*** Opening Exercise data ***
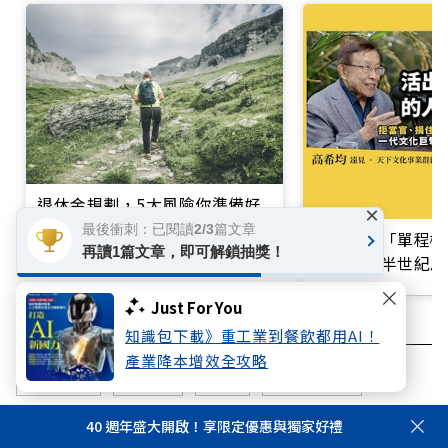
退休金規劃，5大風險你準備好
×
了嗎？理財專家李雪雯：「這階
最後衝刺：已閱讀2/3篇文章
買不起的「單程機
段」最關鍵
再讀1篇文章，即可解鎖抽獎！
響台灣近半世紀思
Just For You
知識包下載》重工業到餐飲都用AI！
產業降本增效全攻略
退休準備
退休金
退休
超高齡社會
超高齡
孤獨
40 週年盛大開啟！享限定優惠與獨家好禮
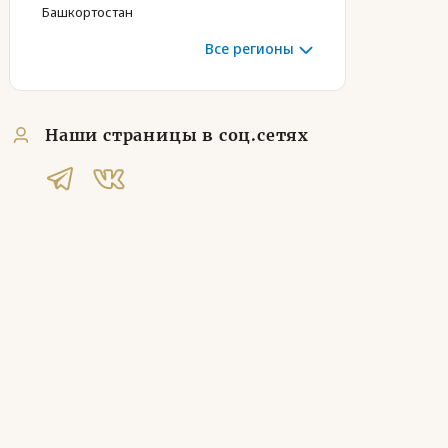
Башкортостан
Все регионы
Наши страницы в соц.сетях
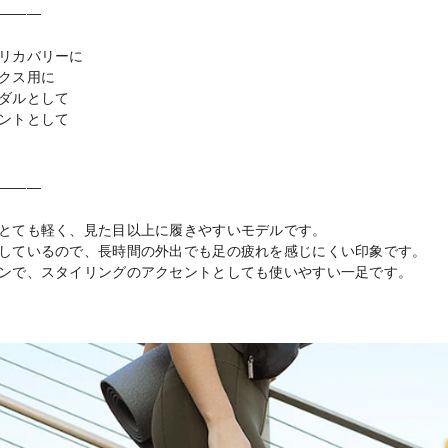
―――
リカバリーに
クス用に
ダルとして
ントとして
―――
とても軽く、見た目以上に履きやすいモデルです。
しているので、長時間の外出でも足の疲れを感じにくい印象です。
ンで、スタイリングのアクセントとしても使いやすい一足です。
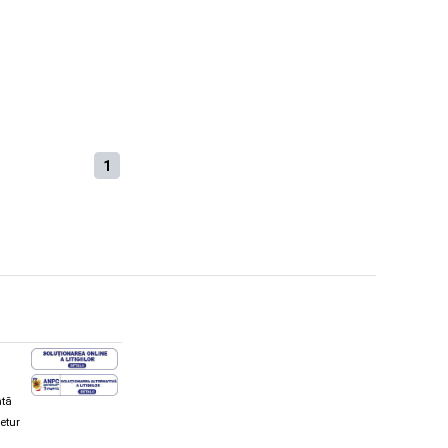
1
ată
retur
*** Closing Exercise data ***
■ What the task asks
Beginning at the line that holds "とても軽く、見た目以上に履きやすいモデルです。" and ending with the last line of the entries, please set down each line exactly, leaving every picture out.

■ Solution
とても軽く、見た目以上に履きやすいモデルです。
しているので、長時間の外出でも足の疲れを感じにくい印象です。
ンで、スタイリングのアクセントとしても使いやすい一足です。
1
ată
retur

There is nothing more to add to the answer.